Постмодернизм не признает индивидуального произведения. По определению М. Бютора, «не существует индивидуального произведения. Произведение индивида представляет собой своего рода узелок, который образуется внутри культурной ткани и в лоно которой он чувствует себя не просто погруженным, но именно появившимся в нем. Индивид по своему происхождению – всего лишь элемент этой культурной ткани. Точно так же и его произведение – это всегда коллективное произведение».

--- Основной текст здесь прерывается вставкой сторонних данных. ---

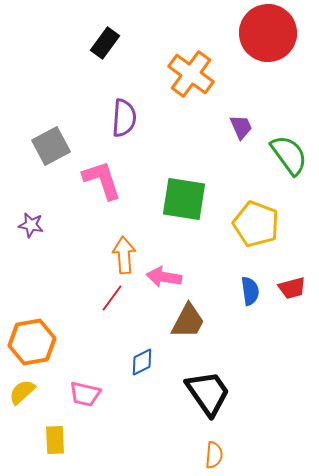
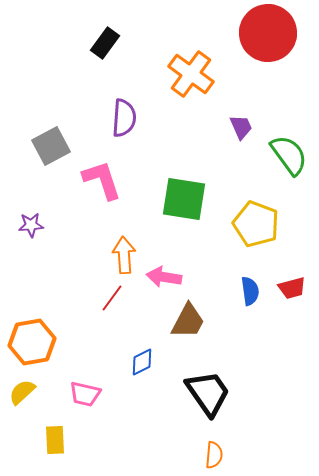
purple star: rotated 15 degrees counterclockwise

Идея растворения в «хаосе интертекста» может принимать любые формы, вплоть до абсурдных (романы-цитаты, например, «Барышни из А.» Ж. Ривэ, состоящий из 750 цитат 408 авторов).
Автор тоже теряет самостоятельную роль, превращаясь в «место пересечения дискурсивных практик», которые навязывают ему свою идеологию вплоть до полного стирания его личностного начала.
В этой связи принято говорить о «смерти автора», «смерти субъекта художественного произведения» и «смерти текста» вообще.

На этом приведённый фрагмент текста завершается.